Saad Agha,* a resident of the New Mosul neighborhood, which was freed from ISIS control a week ago,reported that he had refused to make a hole in his wall. Angry ISIS fighters gave him an hour to make the required hole or they would blow up his house.
“They scared me and they scared my family,” Agha says. “So I made the hole.”
The holes were used by the IS fighters to escape and eventually also by the counter-terrorism troops, Agha recounts. “The Iraqi soldiers also came through these holes and told us that we are free,” he says.
ISIS fighters had also told civilians to park their cars on the streets so that they could use them as barriers and impede the troops advancing. When pro-government forces get close to a vehicular blockade, the IS members set the cars on fire, in order to obscure the vision of aircraft that might target them. There are hundreds of burned out cars all through the areas that the IS group has been expelled from.
Ahmad Saeed*, a local of the Risalah neighbourhood which the pro-government forces reached just a few days ago, told NIQASH how his family’s vehicles were destroyed.
“This dirty person came to our house and asked us to give us some fuel. He then started to pour it on our cars and our neighbors’ cars and then set them alight,” Saeed says angrily. The corpse of the fighter in question now lies on the street.
When ISIS realizes it’s about to lose control of an area, it starts forcing locals to move into other areas with them, in order to use them as human shields.
Thousands of people have been moved into mosques, schools, and health centers in the old city in west Mosul.
In a telephone conversation, Um Amar* saids ISIS forced her family to take in another family from the neighborhood . “And this is just one family they have brought from the southern neighborhoods against their will,” she says. “There are hundreds more. Each house in our area now has more than ten people living there, and we do not have enough to eat or drink,” she adds fearfully.
“We do not know how things are going to go from here. We live near the outskirts of the city, but the war is so close to us now. Will they try and take us with them too? And where would they take us? The Iraqi forces are gaining control of the city and there is no escape for the extremists.”
Some civilians have tried to escape this fate. But it is very difficult to get out of ISIS-controlled areas and into the pro-government-held parts of the city; there is no established safe route.
A local man named Abdul Samir* and his family of six tried to escape but were caught.
“They beat me and then they dragged me out to shoot me,” he said in a phone call. “I begged them not to, and my children were crying. They had female police with them, and they searched my wife and found her mobile phone. So they became even angrier and accused me of fighting for the Iraqi army. They wanted to kill our whole family then and there, but one of the fighters didn’t like the idea. He managed to argue them around, and they released us.”
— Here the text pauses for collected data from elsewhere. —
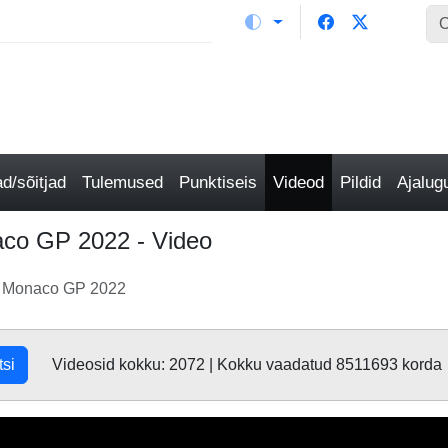
/sõitjad
Tulemused
Punktiseis
Videod
Pildid
Ajalu
naco GP 2022 - Video
us Monaco GP 2022
tsi
Videosid kokku: 2072 | Kokku vaadatud 8511693 korda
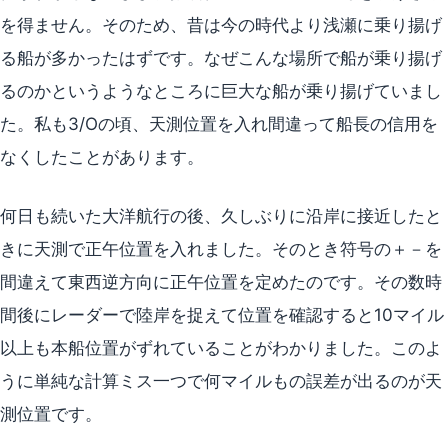
を得ません。そのため、昔は今の時代より浅瀬に乗り揚げ
る船が多かったはずです。なぜこんな場所で船が乗り揚げ
るのかというようなところに巨大な船が乗り揚げていまし
た。私も3/Oの頃、天測位置を入れ間違って船長の信用を
なくしたことがあります。
何日も続いた大洋航行の後、久しぶりに沿岸に接近したと
きに天測で正午位置を入れました。そのとき符号の＋－を
間違えて東西逆方向に正午位置を定めたのです。その数時
間後にレーダーで陸岸を捉えて位置を確認すると10マイル
以上も本船位置がずれていることがわかりました。このよ
うに単純な計算ミス一つで何マイルもの誤差が出るのが天
測位置です。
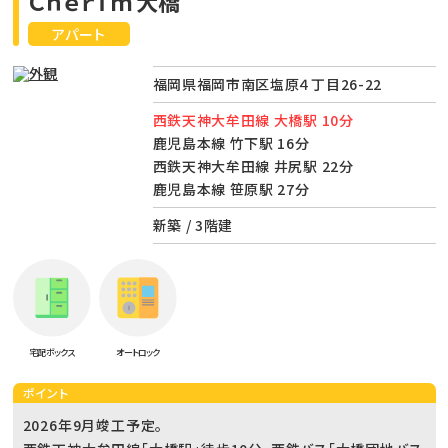
Ｃｈｅｒｉｍ大橋
アパート
福岡県福岡市南区塩原４丁目26-22
西鉄天神大牟田線 大橋駅 10分
鹿児島本線 竹下駅 16分
西鉄天神大牟田線 井尻駅 22分
鹿児島本線 笹原駅 27分
新築 / 3階建
宅配ボックス
オートロック
ポイント
2026年9月竣工予定。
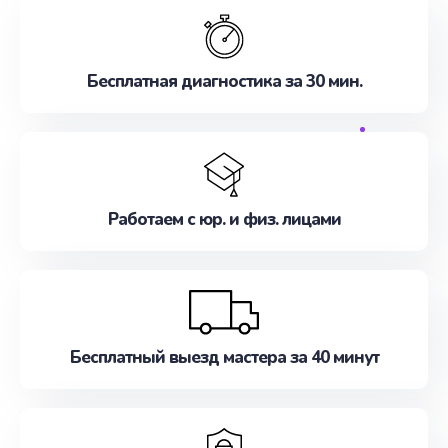
Бесплатная диагностика за 30 мин.
Работаем с юр. и физ. лицами
Бесплатный выезд мастера за 40 минут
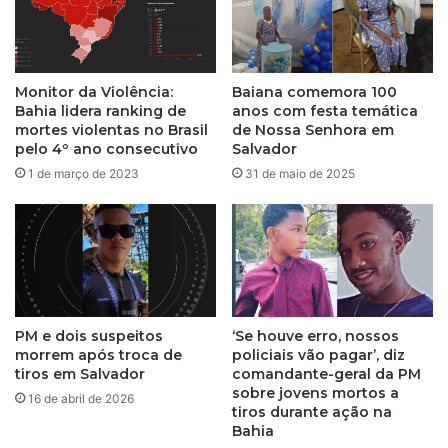
a
a
e
s
s
e
u
r
Monitor da Violência:
Baiana comemora 100
s
e
Bahia lidera ranking de
anos com festa temática
p
ú
mortes violentas no Brasil
de Nossa Senhora em
e
n
pelo 4º ano consecutivo
Salvador
i
e
1 de março de 2023
31 de maio de 2025
t
c
o
o
é
m
m
M
o
o
r
v
t
i
o
PM e dois suspeitos
‘Se houve erro, nossos
m
d
morrem após troca de
policiais vão pagar’, diz
e
tiros em Salvador
comandante-geral da PM
u
n
sobre jovens mortos a
r
t
16 de abril de 2026
tiros durante ação na
a
o
Bahia
n
V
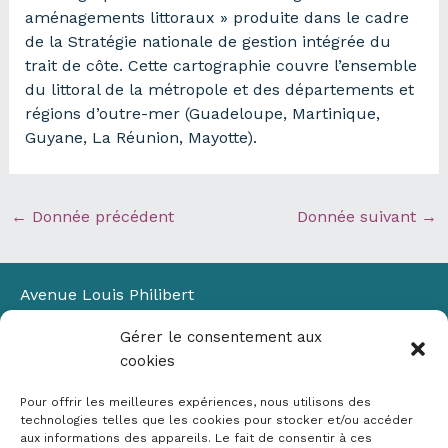
aménagements littoraux » produite dans le cadre
de la Stratégie nationale de gestion intégrée du
trait de côte. Cette cartographie couvre l’ensemble
du littoral de la métropole et des départements et
régions d’outre-mer (Guadeloupe, Martinique,
Guyane, La Réunion, Mayotte).
←
Donnée précédent
Donnée suivant
→
Avenue Louis Philibert
Domaine du Petit Arbois
Gérer le consentement aux
Bâtiment Laennec
cookies
13100 Aix-en-Provence
📞
04 42 90 71 22
Pour offrir les meilleures expériences, nous utilisons des
✉ contact@crige-paca.org
technologies telles que les cookies pour stocker et/ou accéder
aux informations des appareils. Le fait de consentir à ces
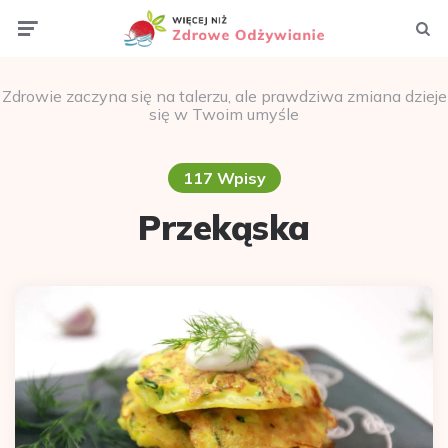
Menu
Szuka
Zdrowie zaczyna się na talerzu, ale prawdziwa zmiana dzieje
się w Twoim umyśle
117 Wpisy
Przekąska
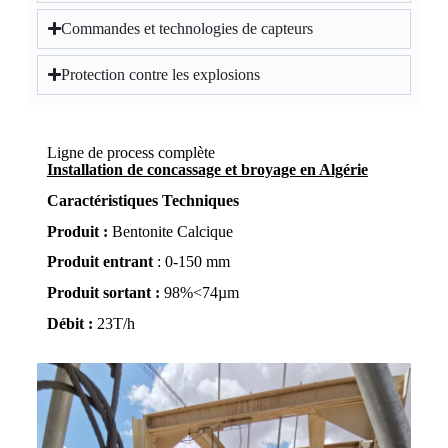
Commandes et technologies de capteurs
Protection contre les explosions
Ligne de process complète
Installation de concassage et broyage en Algérie
Caractéristiques Techniques
Produit :
Bentonite Calcique
Produit entrant
: 0-150 mm
Produit sortant :
98%<74µm
Débit :
23T/h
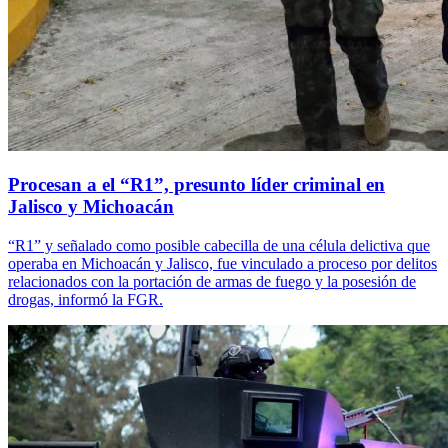
Procesan a el “R1”, presunto líder criminal en
Jalisco y Michoacán
“R1” y señalado como posible cabecilla de una célula delictiva que
operaba en Michoacán y Jalisco, fue vinculado a proceso por delitos
relacionados con la portación de armas de fuego y la posesión de
drogas, informó la FGR.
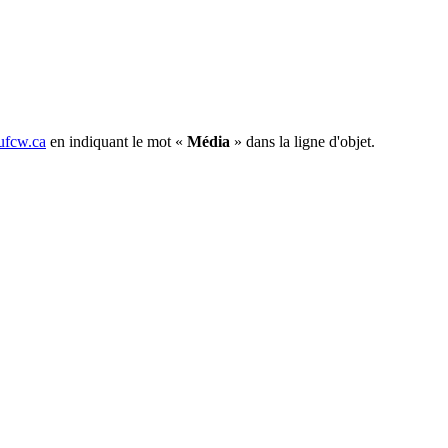
fcw.ca
en indiquant le mot «
Média
» dans la ligne d'objet.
But to what kind of fate, Samir does not know.
“They brought us back to the caliphate, so I guess we must stay here—in this house, in the middle of this war. All I can do is put one hand on my head to protect myself from the bombs falling, and the other hand on my stomach, to protect me from starvation. I know that either we will die here or we will be free,” he said, shortly before starting to cry and hanging up.
*Names have been changed for security reasons.